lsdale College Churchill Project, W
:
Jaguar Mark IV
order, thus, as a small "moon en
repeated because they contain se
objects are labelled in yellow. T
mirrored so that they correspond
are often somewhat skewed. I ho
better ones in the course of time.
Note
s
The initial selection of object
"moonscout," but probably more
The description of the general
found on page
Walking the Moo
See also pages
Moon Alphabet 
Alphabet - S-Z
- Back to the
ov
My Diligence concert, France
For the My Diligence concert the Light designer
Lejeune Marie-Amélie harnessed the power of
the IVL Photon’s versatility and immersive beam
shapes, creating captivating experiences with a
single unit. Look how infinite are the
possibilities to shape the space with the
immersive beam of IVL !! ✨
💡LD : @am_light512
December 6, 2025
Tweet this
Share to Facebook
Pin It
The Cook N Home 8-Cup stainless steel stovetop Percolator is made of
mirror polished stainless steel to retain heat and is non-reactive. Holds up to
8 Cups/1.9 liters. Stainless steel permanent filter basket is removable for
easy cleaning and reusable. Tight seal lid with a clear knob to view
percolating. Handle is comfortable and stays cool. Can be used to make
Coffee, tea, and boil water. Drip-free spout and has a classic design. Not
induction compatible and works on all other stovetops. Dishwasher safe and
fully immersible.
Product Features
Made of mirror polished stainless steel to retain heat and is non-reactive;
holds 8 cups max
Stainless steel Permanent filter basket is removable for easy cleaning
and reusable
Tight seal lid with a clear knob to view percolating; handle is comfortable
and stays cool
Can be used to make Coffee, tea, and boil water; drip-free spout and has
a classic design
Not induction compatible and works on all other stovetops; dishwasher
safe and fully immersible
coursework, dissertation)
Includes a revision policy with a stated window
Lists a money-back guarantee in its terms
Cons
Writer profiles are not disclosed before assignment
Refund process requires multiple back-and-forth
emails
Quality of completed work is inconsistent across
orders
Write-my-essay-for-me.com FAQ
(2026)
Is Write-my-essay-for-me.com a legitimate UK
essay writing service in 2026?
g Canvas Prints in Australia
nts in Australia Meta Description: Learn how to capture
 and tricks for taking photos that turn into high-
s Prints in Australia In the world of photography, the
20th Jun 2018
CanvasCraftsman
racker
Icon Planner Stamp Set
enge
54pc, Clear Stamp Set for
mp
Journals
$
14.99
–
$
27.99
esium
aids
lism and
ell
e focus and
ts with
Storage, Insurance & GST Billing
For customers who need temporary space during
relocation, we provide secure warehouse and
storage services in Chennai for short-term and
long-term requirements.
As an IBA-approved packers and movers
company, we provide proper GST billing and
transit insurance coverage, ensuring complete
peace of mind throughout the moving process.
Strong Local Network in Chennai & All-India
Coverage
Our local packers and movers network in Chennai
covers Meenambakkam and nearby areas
***
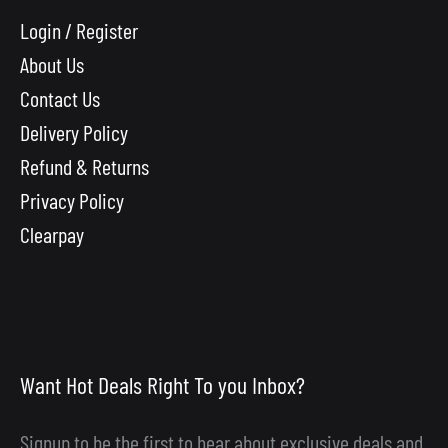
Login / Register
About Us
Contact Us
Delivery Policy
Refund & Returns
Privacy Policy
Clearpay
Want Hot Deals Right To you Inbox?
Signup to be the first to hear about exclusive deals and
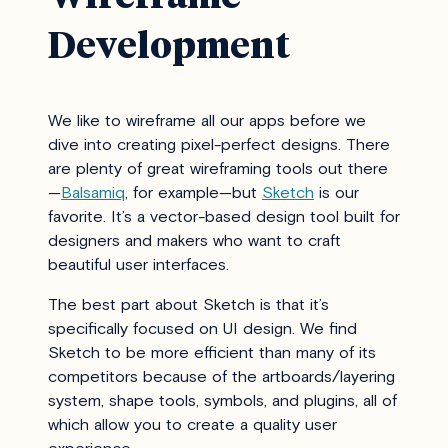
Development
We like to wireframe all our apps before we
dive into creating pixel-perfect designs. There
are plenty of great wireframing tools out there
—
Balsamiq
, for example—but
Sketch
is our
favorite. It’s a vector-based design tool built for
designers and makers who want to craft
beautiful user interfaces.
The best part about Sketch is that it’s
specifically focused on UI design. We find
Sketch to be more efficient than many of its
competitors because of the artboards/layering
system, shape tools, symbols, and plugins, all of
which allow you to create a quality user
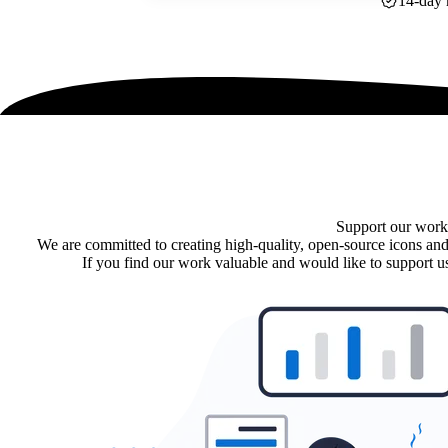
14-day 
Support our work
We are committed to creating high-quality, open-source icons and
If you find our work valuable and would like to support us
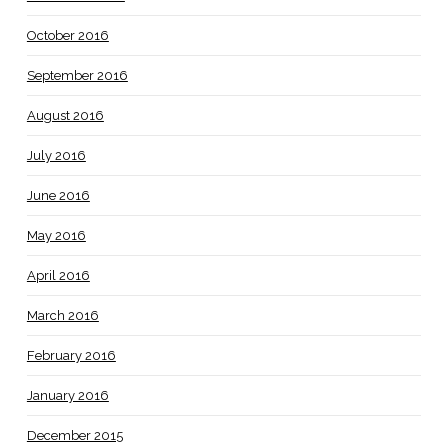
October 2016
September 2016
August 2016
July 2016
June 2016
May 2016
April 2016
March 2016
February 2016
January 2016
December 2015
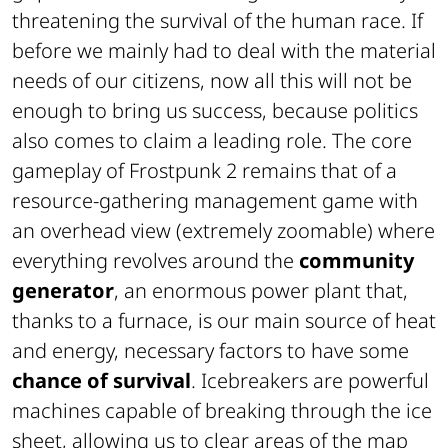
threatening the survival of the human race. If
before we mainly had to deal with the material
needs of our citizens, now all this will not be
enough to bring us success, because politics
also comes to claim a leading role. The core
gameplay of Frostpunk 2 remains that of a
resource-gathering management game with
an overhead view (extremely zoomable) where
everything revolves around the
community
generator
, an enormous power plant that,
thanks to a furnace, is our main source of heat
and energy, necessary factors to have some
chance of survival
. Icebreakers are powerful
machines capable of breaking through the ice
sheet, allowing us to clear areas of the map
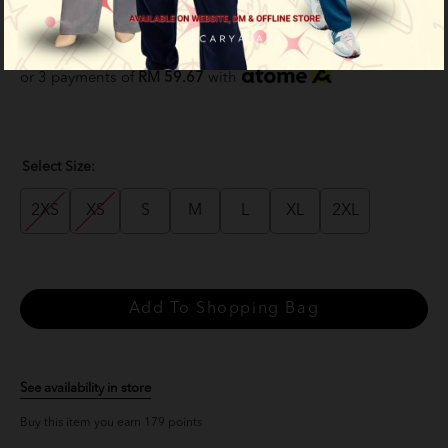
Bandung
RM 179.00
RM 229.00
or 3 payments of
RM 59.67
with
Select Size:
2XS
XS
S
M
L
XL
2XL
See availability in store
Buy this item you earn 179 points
***
# What the task asks
Report every line from the material above that mentions the word "steel".

# Expected answer
The Cook N Home 8-Cup stainless steel stovetop Percolator is made of
mirror polished stainless steel to retain heat and is non-reactive. Holds up to
8 Cups/1.9 liters. Stainless steel permanent filter basket is removable for
Made of mirror polished stainless steel to retain heat and is non-reactive;
Stainless steel Permanent filter basket is removable for easy cleaning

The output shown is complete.